The outbreaks of infections due to gram-negative bacteria resistant to many antibiotic classes have increased in recent years, and several definitions of multidrug-resistant (MDR), extensively drug-resistant, and pandrug-resistant (PDR) bacteria have been formulated, which complicated reliable collection and comparison of epidemiological surveillance data. The harmonized definition of MDR in Enterobacteriacae for public health use and epidemiological studies has been formulated by a group of international scientists through the European Centre for Disease Prevention and Control (ECDC) and the Centers for Disease Control and Prevention (CDC). MDR can be defined as resistance to at least one agent in three or more antimicrobial categories.¹

Gram-negative bacteria are more likely to become drug resistant due to their sophisticated multilayered cell envelope. Alterations in membrane transport affecting the drug influx and efflux limit the interaction between the drug and its intracellular target molecules and represent the intrinsic mechanism of drug resistance (Fig. 1).

FIG. 1.

Membrane-associated resistance patterns in gram-negative bacteria. Prevention of interaction between the drug and its target molecules in cytoplasm, usually periplasm, through downregulation of porins or loss-of-function mutations in porin genes (A) and/or reduction of inhibitory concentration of the drug through rapid removal of drug from the cytoplasm or periplasm by efflux pumps (B). Color images available online at www.liebertpub.com/mdr

From the gram-negative bacteria, detoxifying enzymes producing Klebsiella pneumoniae is of special notion due to multidrug resistance phenotype.² K. pneumoniae is a nonmotile facultative anaerobe belonging to the Enterobacteriaceae family (phylum Proteobacteria). This opportunistic pathogen causes about 8% of nosocomial infections, including community-acquired pneumonia and pyogenic liver abscesses, diarrhea, urinary tract infections, and soft tissue infections.³ K. pneumoniae isolates have been reported to be resistant to almost all classes of antibiotics through progressive mutations in chromosomally encoded genes as well as through the acquisition of genes from mobile plasmids and integrons.⁴

The significance of Klebsiella infections has arisen with outbreaks of various plasmid encoded beta-lactamases and/or carbapenemases. The resistance to beta-lactam class of antibiotics was associated with increased morbidity and mortality.⁵ Treatment of infections caused by K. pneumoniae carbapenemase (KPC)-producing Klebsiella is complicated because this organism is frequently resistant to various other families of antibiotics.

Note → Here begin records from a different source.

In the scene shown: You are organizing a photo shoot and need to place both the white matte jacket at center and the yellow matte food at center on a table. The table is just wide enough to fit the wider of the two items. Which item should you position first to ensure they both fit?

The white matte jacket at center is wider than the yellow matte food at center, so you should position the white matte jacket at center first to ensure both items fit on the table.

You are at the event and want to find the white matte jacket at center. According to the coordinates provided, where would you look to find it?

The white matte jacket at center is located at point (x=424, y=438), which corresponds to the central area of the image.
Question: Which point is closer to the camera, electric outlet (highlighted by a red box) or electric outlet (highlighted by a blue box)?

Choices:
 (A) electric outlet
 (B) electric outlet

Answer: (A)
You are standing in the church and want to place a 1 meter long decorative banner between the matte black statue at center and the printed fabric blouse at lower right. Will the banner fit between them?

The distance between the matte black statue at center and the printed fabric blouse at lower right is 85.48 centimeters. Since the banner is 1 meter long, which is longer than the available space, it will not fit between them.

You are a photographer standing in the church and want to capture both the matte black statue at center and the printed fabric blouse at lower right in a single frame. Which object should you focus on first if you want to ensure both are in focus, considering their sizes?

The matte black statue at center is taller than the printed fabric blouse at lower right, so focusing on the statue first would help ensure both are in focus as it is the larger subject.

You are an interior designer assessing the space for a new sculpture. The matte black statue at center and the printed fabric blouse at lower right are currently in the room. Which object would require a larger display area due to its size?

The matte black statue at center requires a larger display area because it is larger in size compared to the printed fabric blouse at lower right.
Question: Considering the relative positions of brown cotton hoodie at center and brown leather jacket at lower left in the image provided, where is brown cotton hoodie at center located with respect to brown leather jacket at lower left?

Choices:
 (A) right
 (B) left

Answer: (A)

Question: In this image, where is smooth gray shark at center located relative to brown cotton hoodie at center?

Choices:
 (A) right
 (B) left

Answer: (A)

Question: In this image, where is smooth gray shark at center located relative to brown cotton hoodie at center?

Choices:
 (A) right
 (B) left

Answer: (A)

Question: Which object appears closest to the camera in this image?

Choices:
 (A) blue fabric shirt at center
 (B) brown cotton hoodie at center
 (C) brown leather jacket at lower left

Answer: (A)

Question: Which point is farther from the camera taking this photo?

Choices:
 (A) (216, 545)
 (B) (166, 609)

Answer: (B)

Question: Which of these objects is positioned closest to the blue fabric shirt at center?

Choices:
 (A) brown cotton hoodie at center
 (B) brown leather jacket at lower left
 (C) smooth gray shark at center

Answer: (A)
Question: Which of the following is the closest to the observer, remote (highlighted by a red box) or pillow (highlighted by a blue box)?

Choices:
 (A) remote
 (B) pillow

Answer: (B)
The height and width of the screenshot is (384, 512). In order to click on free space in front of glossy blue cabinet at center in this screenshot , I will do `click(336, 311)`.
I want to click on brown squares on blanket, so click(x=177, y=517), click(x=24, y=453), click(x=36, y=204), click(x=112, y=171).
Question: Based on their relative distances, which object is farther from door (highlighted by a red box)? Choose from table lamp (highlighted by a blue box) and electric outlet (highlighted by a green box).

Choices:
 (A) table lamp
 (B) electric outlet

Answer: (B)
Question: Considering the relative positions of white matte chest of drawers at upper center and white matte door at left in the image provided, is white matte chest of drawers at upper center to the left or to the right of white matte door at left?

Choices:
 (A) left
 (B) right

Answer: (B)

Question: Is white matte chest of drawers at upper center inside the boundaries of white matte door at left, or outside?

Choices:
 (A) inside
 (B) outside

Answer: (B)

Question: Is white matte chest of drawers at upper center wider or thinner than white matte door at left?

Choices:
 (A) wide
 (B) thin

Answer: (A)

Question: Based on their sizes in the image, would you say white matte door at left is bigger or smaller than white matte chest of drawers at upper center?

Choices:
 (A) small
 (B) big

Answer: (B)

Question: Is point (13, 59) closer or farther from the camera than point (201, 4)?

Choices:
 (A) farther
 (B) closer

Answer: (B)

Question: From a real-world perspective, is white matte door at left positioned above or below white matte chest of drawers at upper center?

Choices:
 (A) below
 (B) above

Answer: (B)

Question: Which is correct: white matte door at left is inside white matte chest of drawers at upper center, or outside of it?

Although there is no consensus as to the most effective drug intervention program for KPC-associated infections, the combination of two or more active drugs (colistin, tigecycline, gentamicin, and meropenem with MIC of less than equal to 4 mg/L) was found to decrease mortality rates.^6,7 The combination of colistin with drug chosen according to its MIC significantly improves survival compared with colistin monotherapy.⁸

Several mechanisms of drug resistance are known in bacteria: (1) drug inactivation by enzymatic degradation/modification; (2) alteration of the drug target (mutations); (3) emergence of a bypass pathway, which is not inhibited by the drug; (4) alteration of membrane influx function (reduced membrane permeability for the drug); (5) drug efflux, especially multidrug efflux from cells, or (6) promotion of resistant growth modes (biofilm formation). These mechanisms can act simultaneously in a pathogen, producing a high level of resistance.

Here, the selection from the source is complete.